The heyday – Darleen's production work earns laudatory reviews in Rolling Stone and Entertainment Weekly and leads to a series of records with the Boston singer-songwriter scene (including demos for Knots and Crosses); Talking to Animals are finalists in the WBCN rumble, leading to a contract with Walter Yetnikoff's boutique label, Velvel, and stints on the Lilith Fair tour; Knots and Crosses sells 20,000+ units of their self-released CDs, signs to Island Records, and embarks on an odd set of sessions with cajun musicians in Louisiana, and the legendary Muscle Shoals rhythm section in Alabama, overseen by Denny Cordell (Procol Harum, Joe Cocker, Tom Petty).
The inevitable downturn – marriages end, bands break up, the industry collapses. But these are some resourceful characters: the plot thickens and picks up pace. Alan and Darleen reconnect this time as a romantic couple. Alan and Greg re-establish their friendship. Darleen takes a leap of faith, masters the world of new media, and ends up as Director of Online for WGBH before forming her consultant firm, Vast Company. Greg moves from the mailroom to an officer position at product design firm Swing Design, before moving to Tea Forté (the company that produces gourmet teas in the unique pyramid tea bag), where he is currently Vice President of Operations. Alan enrolls in graduate school at Brown University, earns a Doctorate in ethnomusicology, and lands a job teaching at the University of Massachusetts Lowell.
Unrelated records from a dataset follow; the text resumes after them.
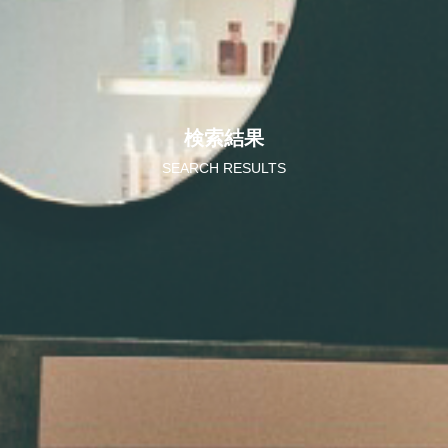
検索結果
SEARCH RESULTS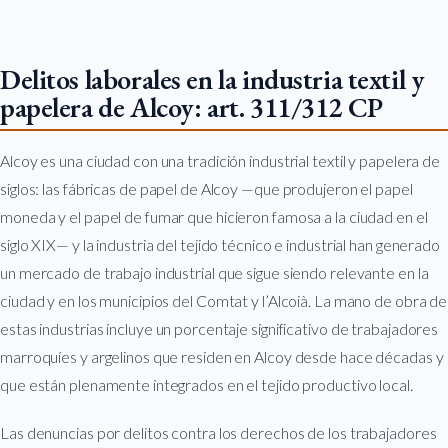
Delitos laborales en la industria textil y
papelera de Alcoy: art. 311/312 CP
Alcoy es una ciudad con una tradición industrial textil y papelera de
siglos: las fábricas de papel de Alcoy —que produjeron el papel
moneda y el papel de fumar que hicieron famosa a la ciudad en el
siglo XIX— y la industria del tejido técnico e industrial han generado
un mercado de trabajo industrial que sigue siendo relevante en la
ciudad y en los municipios del Comtat y l’Alcoià. La mano de obra de
estas industrias incluye un porcentaje significativo de trabajadores
marroquíes y argelinos que residen en Alcoy desde hace décadas y
que están plenamente integrados en el tejido productivo local.
Las denuncias por delitos contra los derechos de los trabajadores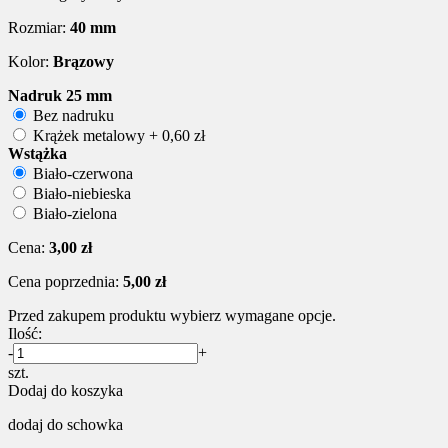
Rozmiar:
40 mm
Kolor:
Brązowy
Nadruk 25 mm
Bez nadruku
Krążek metalowy + 0,60 zł
Wstążka
Biało-czerwona
Biało-niebieska
Biało-zielona
Cena:
3,00 zł
Cena poprzednia:
5,00 zł
Przed zakupem produktu wybierz wymagane opcje.
Ilość:
-
+
szt.
Dodaj do koszyka
dodaj do schowka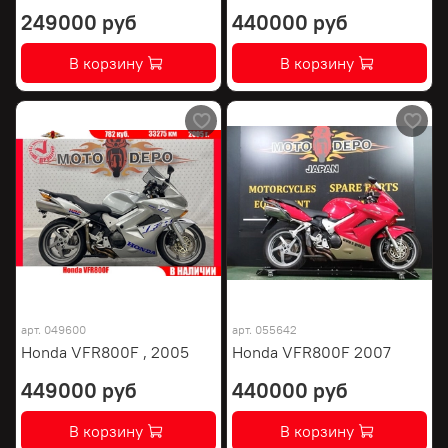
249000 руб
440000 руб
В корзину
В корзину
арт.
049600
арт.
055642
Honda VFR800F , 2005
Honda VFR800F 2007
449000 руб
440000 руб
В корзину
В корзину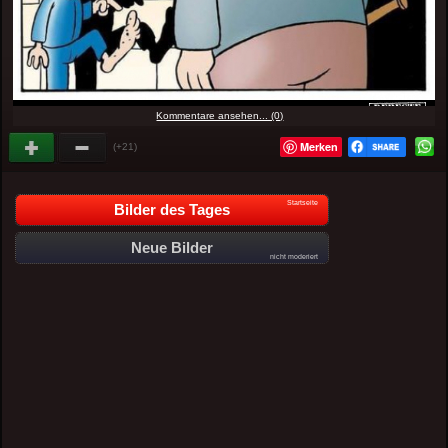
Kommentare ansehen... (0)
Merken
(+21)
Startseite
Bilder des Tages
Neue Bilder
nicht moderiert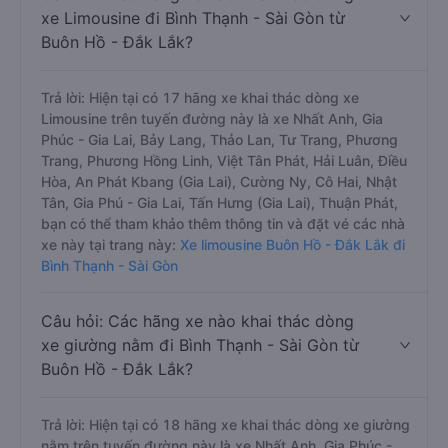
xe Limousine đi Bình Thạnh - Sài Gòn từ
Buôn Hồ - Đắk Lắk?
Trả lời: Hiện tại có 17 hãng xe khai thác dòng xe
Limousine trên tuyến đường này là xe Nhất Anh, Gia
Phúc - Gia Lai, Bảy Lang, Thảo Lan, Tư Trang, Phương
Trang, Phương Hồng Linh, Việt Tân Phát, Hải Luân, Điều
Hòa, An Phát Kbang (Gia Lai), Cường Ny, Cô Hai, Nhật
Tân, Gia Phú - Gia Lai, Tấn Hưng (Gia Lai), Thuận Phát,
bạn có thể tham khảo thêm thông tin và đặt vé các nhà
xe này tại trang này:
Xe limousine Buôn Hồ - Đắk Lắk đi
Bình Thạnh - Sài Gòn
Câu hỏi: Các hãng xe nào khai thác dòng
xe giường nằm đi Bình Thạnh - Sài Gòn từ
Buôn Hồ - Đắk Lắk?
Trả lời: Hiện tại có 18 hãng xe khai thác dòng xe giường
nằm trên tuyến đường này là xe Nhất Anh, Gia Phúc -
And yet... music-making calls. At first softly, but gradually building into an undeniable urge. Despite responsibilities and obligations, Alan, Greg, and Darleen are making music a centerpiece of their lives, enjoying forays into the clubs and onto radio. This is music by adults, about being adults. Ambitious, refined, insightful, patient, and often heartbreakingly beautiful, Birdsong At Morning is a singular experience waiting to be had, a happy ending in progress.